I am unclear about how to interpret the value of the Standard Error of the Mean (SEM) directly. For example, when a mean is reported as 5.00 + 0.50SEM, how do you directly relate the 0.50 to 5.00?
To quickly run through the basic theory concerning the standard error:
- The standard deviation (SD) is a measure of dispersion around the mean
- The SEM is the SD of the sampling distribution for the sample mean
- This sampling distribution is derived from the means of an infinite number of samples from a statistical population and is normally distributed according to the Central Limit Theorem
- In a normal distribution, 68.3% of (randomly selected) values fall within +1SD, 95.4% +2SD and 99.7% +3SD
- The SEM decreases with increasing sample size
QUESTION 1: Given points 2) and 4) is it correct to interpret the SEM in the same way as SD as a descriptive statistic? That is, for a sample with mean 5.00 and SEM 0.50, is it correct to conclude the true population mean lies between 4.50 and 5.50 with probability 68.3%?

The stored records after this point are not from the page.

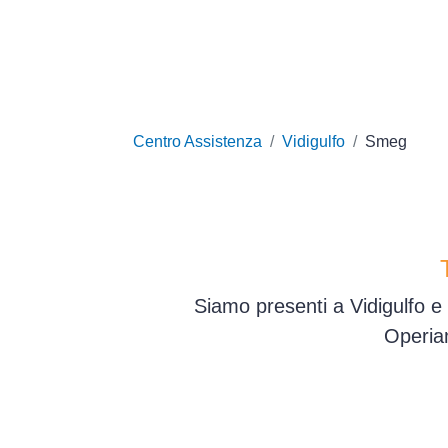
Centro Assistenza
Vidigulfo
Smeg
Siamo presenti a Vidigulfo e 
Operiam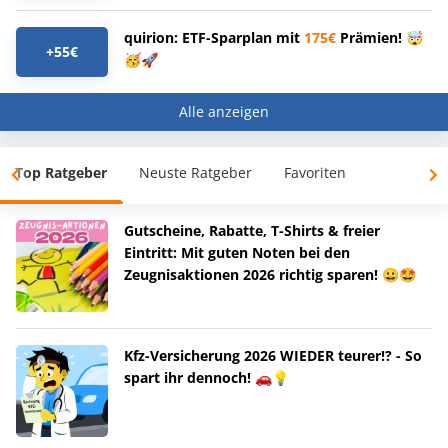
quirion: ETF-Sparplan mit
175€
Prämien! 🤯
+55€
🥳🚀
Alle anzeigen
Top Ratgeber
Neuste Ratgeber
Favoriten
Gutscheine, Rabatte, T-Shirts & freier
Eintritt: Mit guten Noten bei den
Zeugnisaktionen 2026 richtig sparen! 😀🤩
Kfz-Versicherung 2026 WIEDER teurer!? - So
spart ihr dennoch! 🚗💡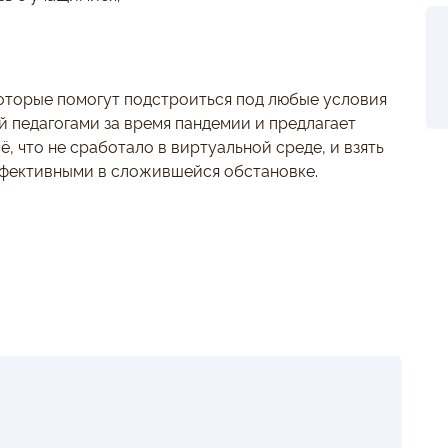
которые помогут подстроиться под любые условия
 педагогами за время пандемии и предлагает
, что не сработало в виртуальной среде, и взять
ффективными в сложившейся обстановке.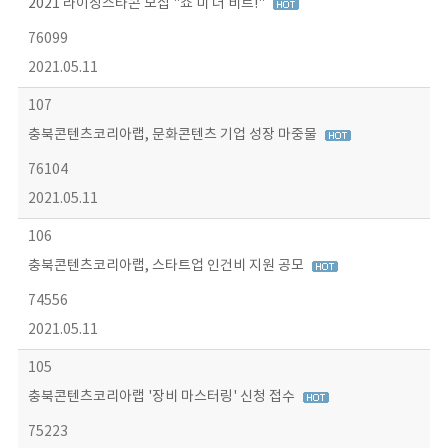
2021 라이징스타콘 모집 "쇼 미 더 비트!"
76099
2021.05.11
107
충북콘텐츠코리아랩, 문화콘텐츠 기업 성장 마중물
76104
2021.05.11
106
충북콘텐츠코리아랩, 스타트업 인건비 지원 공모
74556
2021.05.11
105
충북콘텐츠코리아랩 '장비 마스터링' 신청 접수
75223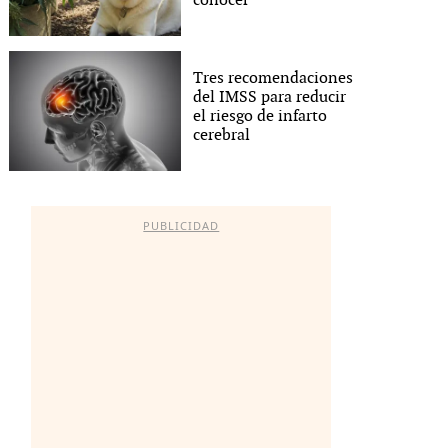
conocer
Tres recomendaciones
del IMSS para reducir
el riesgo de infarto
cerebral
PUBLICIDAD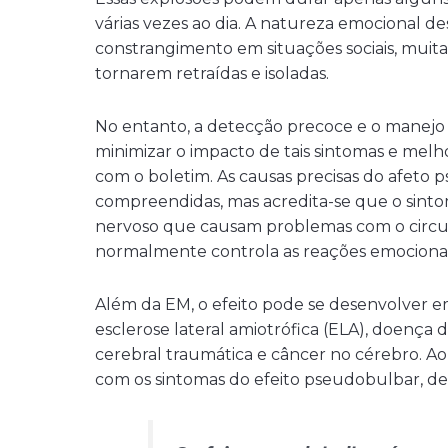
várias vezes ao dia. A natureza emocional d
constrangimento em situações sociais, muita
tornarem retraídas e isoladas.
No entanto, a detecção precoce e o manejo
minimizar o impacto de tais sintomas e melh
com o boletim. As causas precisas do afe
compreendidas, mas acredita-se que o sinto
nervoso que causam problemas com o circu
normalmente controla as reações emocionai
Além da EM, o efeito pode se desenvolver em
esclerose lateral amiotrófica (ELA), doença d
cerebral traumática e câncer no cérebro. Ao
com os sintomas do efeito pseudobulbar, de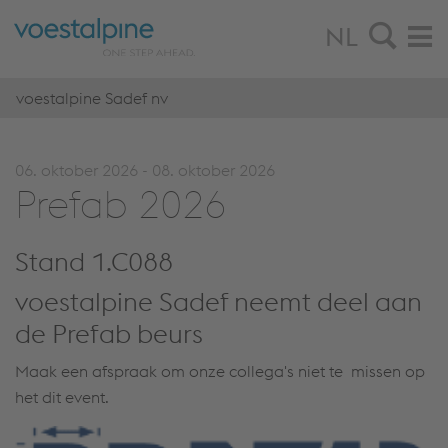
NL
voestalpine Sadef nv
06. oktober 2026 - 08. oktober 2026
Pre­fab 2026
Stand 1.C088
voestalpine Sadef neemt deel aan
de Prefab beurs
Maak een afspraak om onze collega's niet te missen op
het dit event.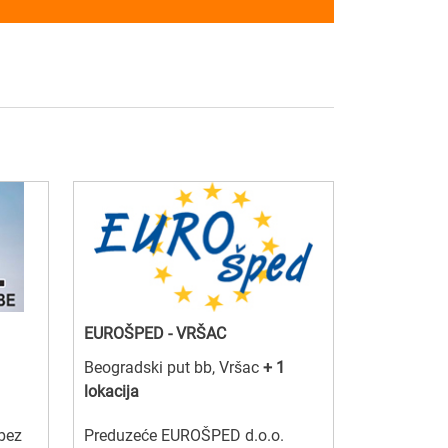
EUROŠPED - VRŠAC
Beogradski put bb, Vršac
+ 1
lokacija
 bez
Preduzeće EUROŠPED d.o.o.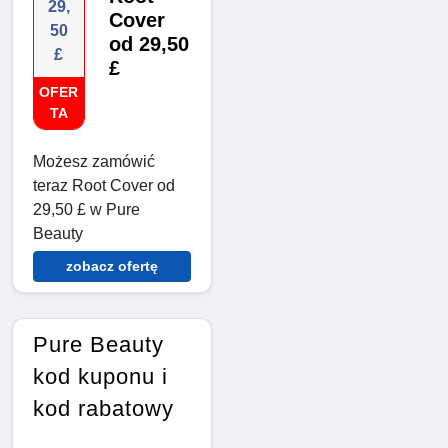
29,
Cover
50
od 29,50
£
£
OFER
TA
Możesz zamówić
teraz Root Cover od
29,50 £ w Pure
Beauty
zobacz ofertę
Pure Beauty
kod kuponu i
kod rabatowy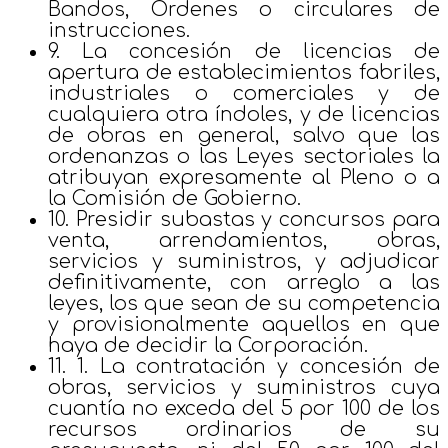
Bandos, Órdenes o circulares de
instrucciones.
9. La concesión de licencias de
apertura de establecimientos fabriles,
industriales o comerciales y de
cualquiera otra índoles, y de licencias
de obras en general, salvo que las
ordenanzas o las Leyes sectoriales la
atribuyan expresamente al Pleno o a
la Comisión de Gobierno.
10. Presidir subastas y concursos para
venta, arrendamientos, obras,
servicios y suministros, y adjudicar
definitivamente, con arreglo a las
leyes, los que sean de su competencia
y provisionalmente aquellos en que
haya de decidir la Corporación.
11. 1. La contratación y concesión de
obras, servicios y suministros cuya
cuantía no exceda del 5 por 100 de los
recursos ordinarios de su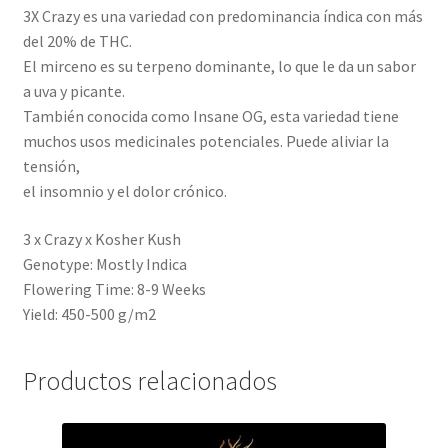
3X Crazy es una variedad con predominancia índica con más
del 20% de THC.
El mirceno es su terpeno dominante, lo que le da un sabor
a uva y picante.
También conocida como Insane OG, esta variedad tiene
muchos usos medicinales potenciales. Puede aliviar la
tensión,
el insomnio y el dolor crónico.
3 x Crazy x Kosher Kush
Genotype: Mostly Indica
Flowering Time: 8-9 Weeks
Yield: 450-500 g/m2
Productos relacionados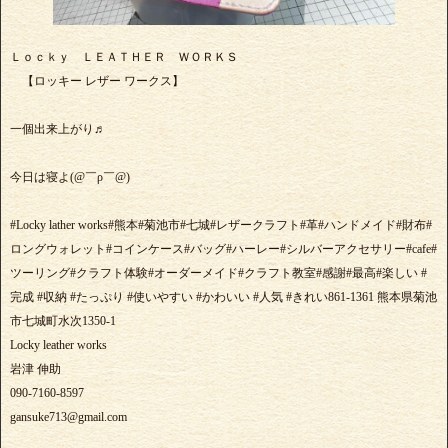
Ｌｏｃｋｙ ＬＥＡＴＨＥＲ ＷＯＲＫＳ
【ロッキー レザー ワークス】
一個出来上がり♬
今日は寝よ(@￣ρ￣@)
#Locky lather works#熊本#菊池市#七城#レザークラフト#革#ハンドメイド#財布#
ロングウォレット#コインケース#バッグ#ハーレー#シルバーアクセサリー#cafe#
ツーリング#クラフト体験#オーダーメイド#クラフト教室#感謝#最高#楽しい #
完成 #収納 #たっぷり #使いやすい #かわいい #人気 #きれい861-1361 熊本県菊池
市七城町水次1350-1
Locky leather works
岩津 伸助
090-7160-8597
gansuke713@gmail.com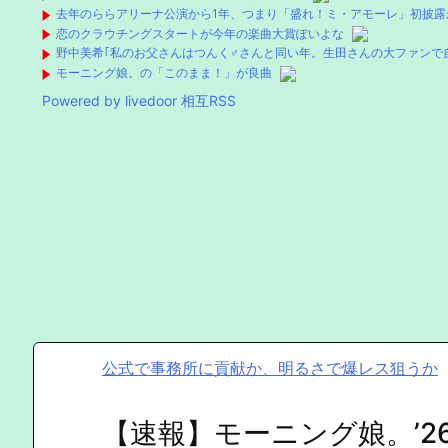
去年のららアリーナ公演から1年、つまり「盛れ！ミ・アモーレ」初披露
恋のクラウチングスタートが今年の楽曲大賞ぽいよな
野中美希｢私のお父さんはつんく♂さんと同い年。生田さんの大ファンで
モーニング娘。の「このまま！」が良曲
Powered by livedoor 相互RSS
公式で事務所に貢献か、明るさで爆レス狙うか
【速報】モーニング娘。’2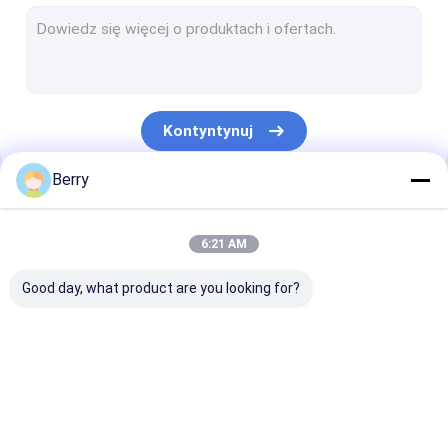
Awiny w stylu francuskim
rura rolety markizy
Parasole do patio
Kontyntynuj
Żagiel przeciwsłoneczny
Berry
Zestawy na ścianę pergolu
Nasze Kategorie
Pełna markiza kasetowa
6:21 AM
Zestawy z roletami
Good day, what product are you looking for?
Zdejmowalne
Wodaodporna,
Zdejmowalne
urządzenia do
wyciągająca się
markizy okien
osłony
marynarka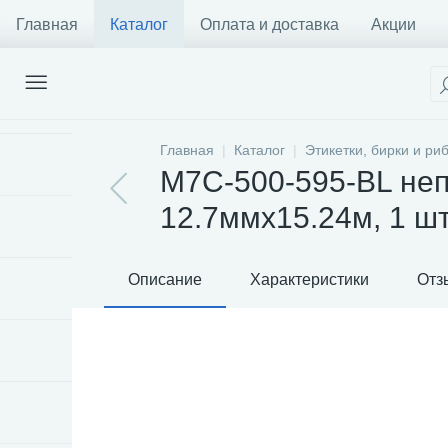
Главная
Каталог
Оплата и доставка
Акции
Главная
Каталог
Этикетки, бирки и ри
M7C-500-595-BL неп
12.7ммх15.24м, 1 шт.
Описание
Характеристики
Отз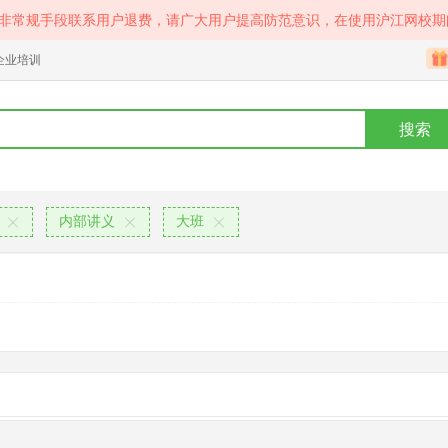
等非常规手段联系用户退费，请广大用户提高防范意识，在使用沪江网校期
企业培训
搜索
内部讲义
大班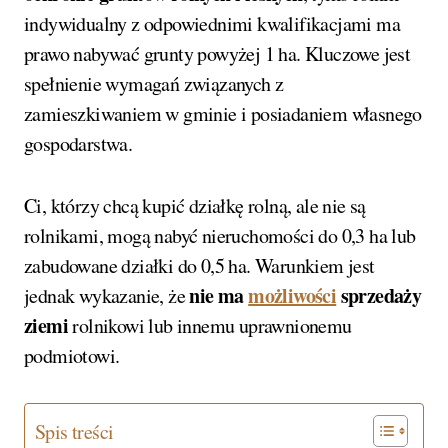
indywidualny z odpowiednimi kwalifikacjami ma
prawo nabywać grunty powyżej 1 ha. Kluczowe jest
spełnienie wymagań związanych z
zamieszkiwaniem w gminie i posiadaniem własnego
gospodarstwa.
Ci, którzy chcą kupić działkę rolną, ale nie są
rolnikami, mogą nabyć nieruchomości do 0,3 ha lub
zabudowane działki do 0,5 ha. Warunkiem jest
nie ma
możliwości
sprzedaży
jednak wykazanie, że
ziemi
rolnikowi lub innemu uprawnionemu
podmiotowi.
Spis treści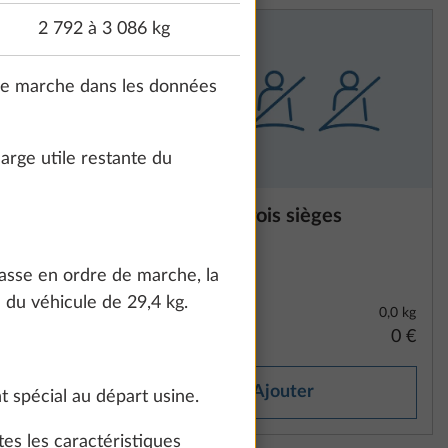
2 792 à 3 086 kg
 de marche dans les données
rge utile restante du
es
Réduction à trois sièges
approuvés
1
masse en ordre de marche, la
 du véhicule de 29,4 kg.
0,0 kg
0,0 kg
0 €
0 €
Ajouter
 spécial au départ usine.
es les caractéristiques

QUESTION 2: For a given statistical population being sampled, does the sampling distribution change with sample size (given point 5)? i.e. should point 3) be: "...derived from the means of an infinite number of samples of a given size from a statistical population..."?
QUESTION 3: Since the SEM is not calculated directly but estimated from the SD of a sample, what effect does departure from a normal distribution of the sample have on calculation of the SEM? Put another way, if a sample has for example a highly skewed distribution, calculating the SD is inappropriate (it is a property of a normal distribution only), so can the SEM still be estimated reliably from the SD?